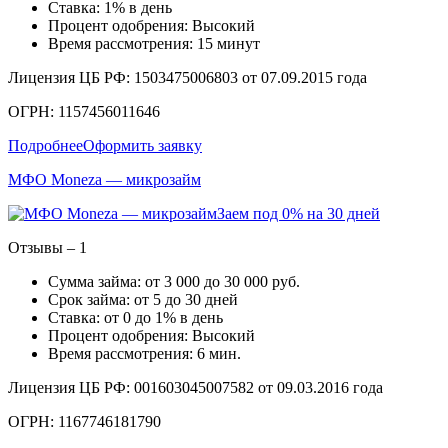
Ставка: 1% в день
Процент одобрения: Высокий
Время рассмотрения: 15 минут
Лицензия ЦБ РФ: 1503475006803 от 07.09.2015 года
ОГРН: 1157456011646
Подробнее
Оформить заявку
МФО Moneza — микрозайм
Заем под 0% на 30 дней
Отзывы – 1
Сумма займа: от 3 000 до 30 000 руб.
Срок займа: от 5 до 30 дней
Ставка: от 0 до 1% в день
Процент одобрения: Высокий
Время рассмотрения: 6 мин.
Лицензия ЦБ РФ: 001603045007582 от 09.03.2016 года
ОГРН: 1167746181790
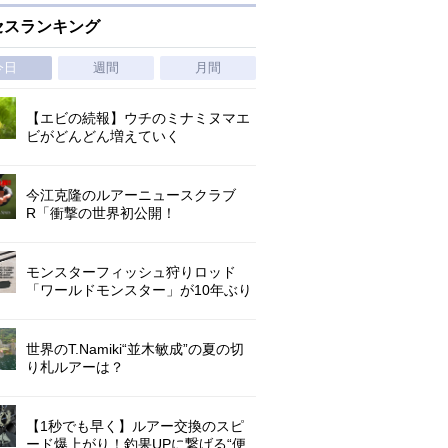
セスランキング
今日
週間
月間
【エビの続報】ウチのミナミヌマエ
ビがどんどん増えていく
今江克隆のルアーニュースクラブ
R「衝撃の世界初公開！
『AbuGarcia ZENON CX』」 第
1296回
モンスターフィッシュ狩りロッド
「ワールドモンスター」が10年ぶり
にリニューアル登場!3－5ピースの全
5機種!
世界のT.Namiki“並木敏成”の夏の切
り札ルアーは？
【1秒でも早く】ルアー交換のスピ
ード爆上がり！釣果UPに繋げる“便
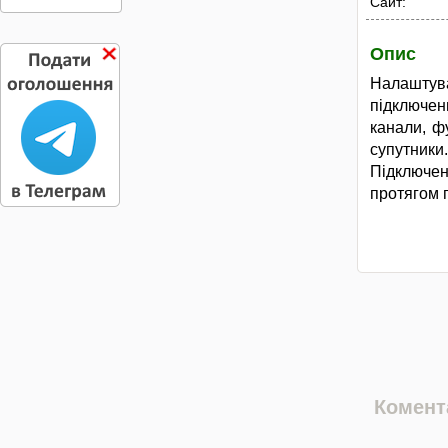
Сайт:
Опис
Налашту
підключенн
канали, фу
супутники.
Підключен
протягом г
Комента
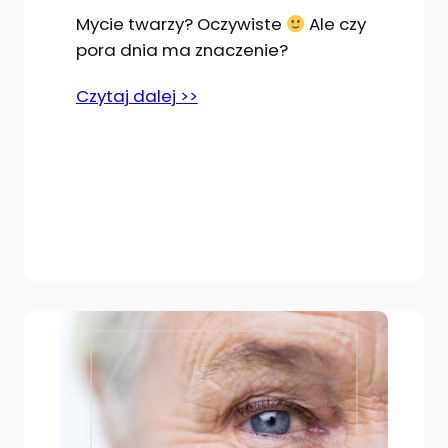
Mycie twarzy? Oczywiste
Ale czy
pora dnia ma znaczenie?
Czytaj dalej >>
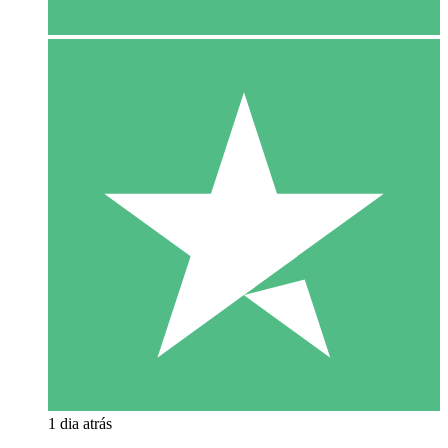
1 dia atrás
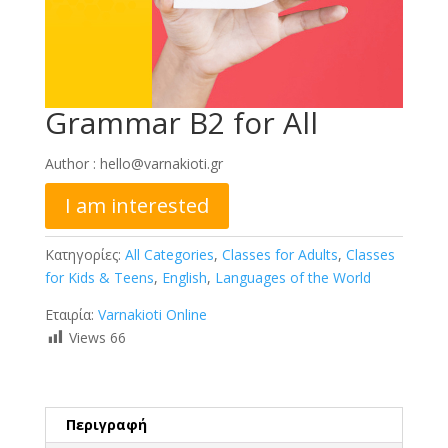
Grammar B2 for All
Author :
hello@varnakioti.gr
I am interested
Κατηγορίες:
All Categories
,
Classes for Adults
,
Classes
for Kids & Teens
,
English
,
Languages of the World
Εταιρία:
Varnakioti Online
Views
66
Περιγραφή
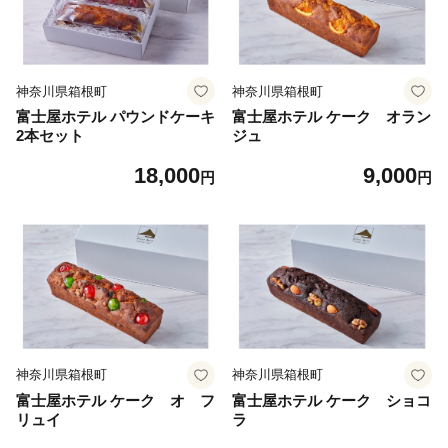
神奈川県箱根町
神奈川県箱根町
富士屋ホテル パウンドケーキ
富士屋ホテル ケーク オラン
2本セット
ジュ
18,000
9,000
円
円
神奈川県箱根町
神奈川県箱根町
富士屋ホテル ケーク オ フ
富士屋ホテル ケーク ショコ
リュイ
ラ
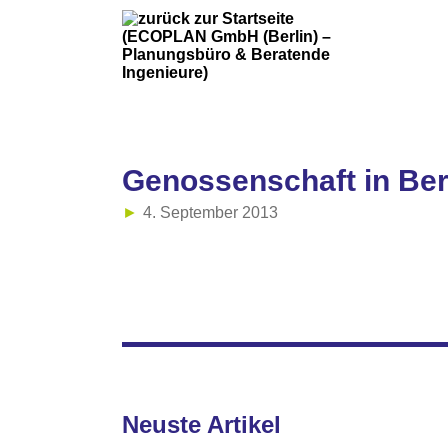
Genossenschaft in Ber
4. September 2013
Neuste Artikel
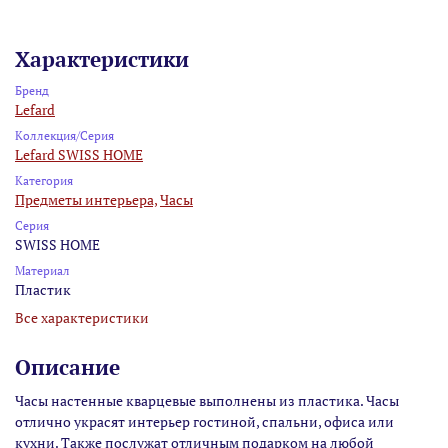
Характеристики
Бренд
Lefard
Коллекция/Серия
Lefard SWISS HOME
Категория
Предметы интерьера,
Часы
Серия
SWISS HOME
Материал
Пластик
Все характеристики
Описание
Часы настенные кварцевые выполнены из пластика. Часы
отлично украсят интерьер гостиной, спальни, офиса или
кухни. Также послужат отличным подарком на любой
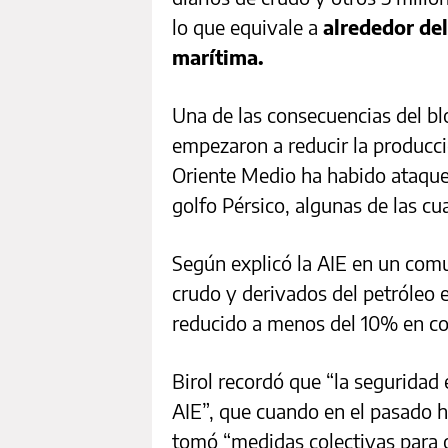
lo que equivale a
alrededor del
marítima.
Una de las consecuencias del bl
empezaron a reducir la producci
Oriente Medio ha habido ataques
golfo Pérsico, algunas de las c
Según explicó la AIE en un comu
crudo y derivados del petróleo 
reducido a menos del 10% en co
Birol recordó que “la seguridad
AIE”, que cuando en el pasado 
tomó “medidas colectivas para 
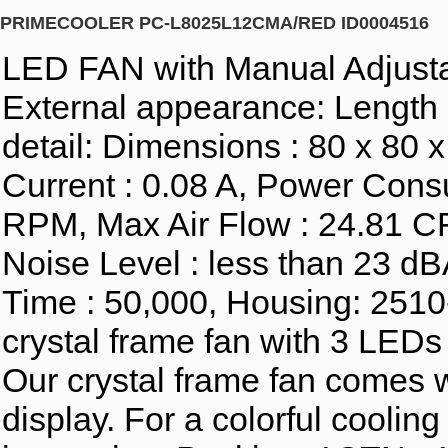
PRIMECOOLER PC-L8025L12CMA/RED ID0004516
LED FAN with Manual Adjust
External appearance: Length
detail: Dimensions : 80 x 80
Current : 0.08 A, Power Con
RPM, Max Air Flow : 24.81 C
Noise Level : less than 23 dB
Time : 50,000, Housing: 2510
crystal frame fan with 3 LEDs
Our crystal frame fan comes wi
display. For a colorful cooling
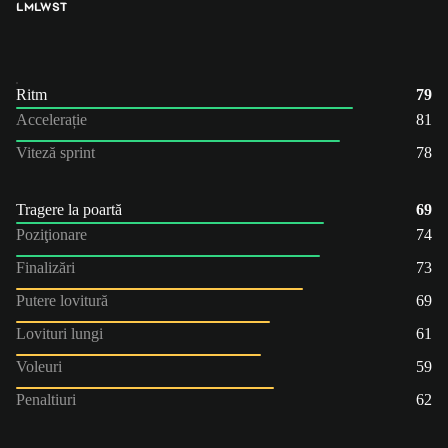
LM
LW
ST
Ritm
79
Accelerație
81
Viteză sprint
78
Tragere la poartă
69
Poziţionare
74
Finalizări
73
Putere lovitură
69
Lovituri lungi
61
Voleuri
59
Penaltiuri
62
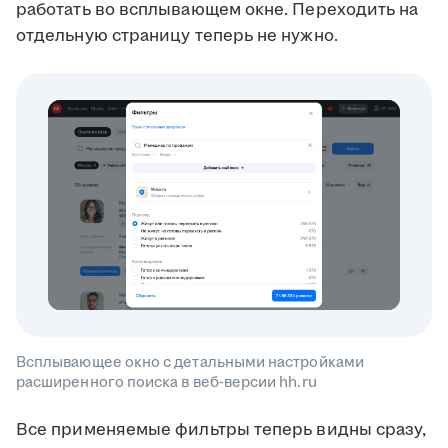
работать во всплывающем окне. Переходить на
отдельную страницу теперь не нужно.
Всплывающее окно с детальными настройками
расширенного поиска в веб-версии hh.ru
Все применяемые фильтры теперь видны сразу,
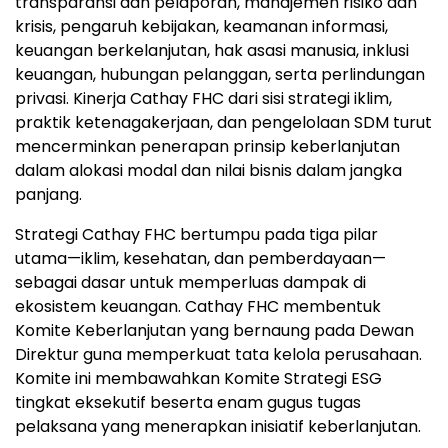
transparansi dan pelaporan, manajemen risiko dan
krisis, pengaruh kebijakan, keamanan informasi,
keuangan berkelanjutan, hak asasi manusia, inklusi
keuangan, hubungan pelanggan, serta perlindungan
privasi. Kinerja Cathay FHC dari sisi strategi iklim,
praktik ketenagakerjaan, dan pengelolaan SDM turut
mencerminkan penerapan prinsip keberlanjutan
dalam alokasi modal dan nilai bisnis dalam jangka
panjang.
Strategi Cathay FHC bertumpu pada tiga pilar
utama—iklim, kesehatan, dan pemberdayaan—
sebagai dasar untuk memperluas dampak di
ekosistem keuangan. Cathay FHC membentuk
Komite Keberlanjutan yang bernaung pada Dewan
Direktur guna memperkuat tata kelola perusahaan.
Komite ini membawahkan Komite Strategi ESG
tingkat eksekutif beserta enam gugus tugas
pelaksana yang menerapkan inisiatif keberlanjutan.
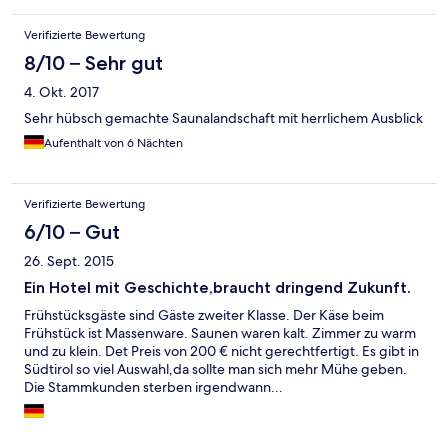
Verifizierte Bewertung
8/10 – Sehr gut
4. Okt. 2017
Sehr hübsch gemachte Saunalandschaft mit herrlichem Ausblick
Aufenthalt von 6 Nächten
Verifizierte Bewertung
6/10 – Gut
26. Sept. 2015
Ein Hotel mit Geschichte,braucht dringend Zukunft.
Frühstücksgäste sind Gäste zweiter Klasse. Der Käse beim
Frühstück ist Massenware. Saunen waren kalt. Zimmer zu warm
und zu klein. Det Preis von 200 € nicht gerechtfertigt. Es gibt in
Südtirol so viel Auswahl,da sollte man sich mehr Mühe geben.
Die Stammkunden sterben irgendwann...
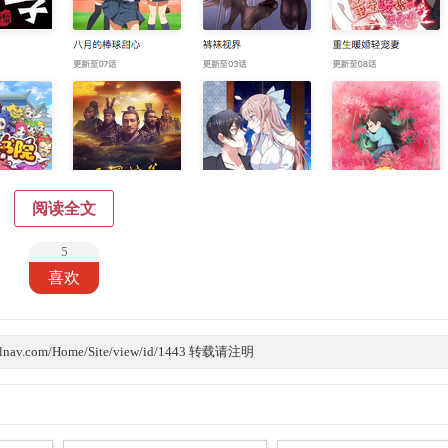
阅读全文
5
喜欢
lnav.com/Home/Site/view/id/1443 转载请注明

_ _ _

Scan the material above for the word "Лицензия", and copy every line in which it is found.

**Task output:**
Лицензия ЦБ РФ: 1503475006803 от 07.09.2015 года
Лицензия ЦБ РФ: 001603045007582 от 09.03.2016 года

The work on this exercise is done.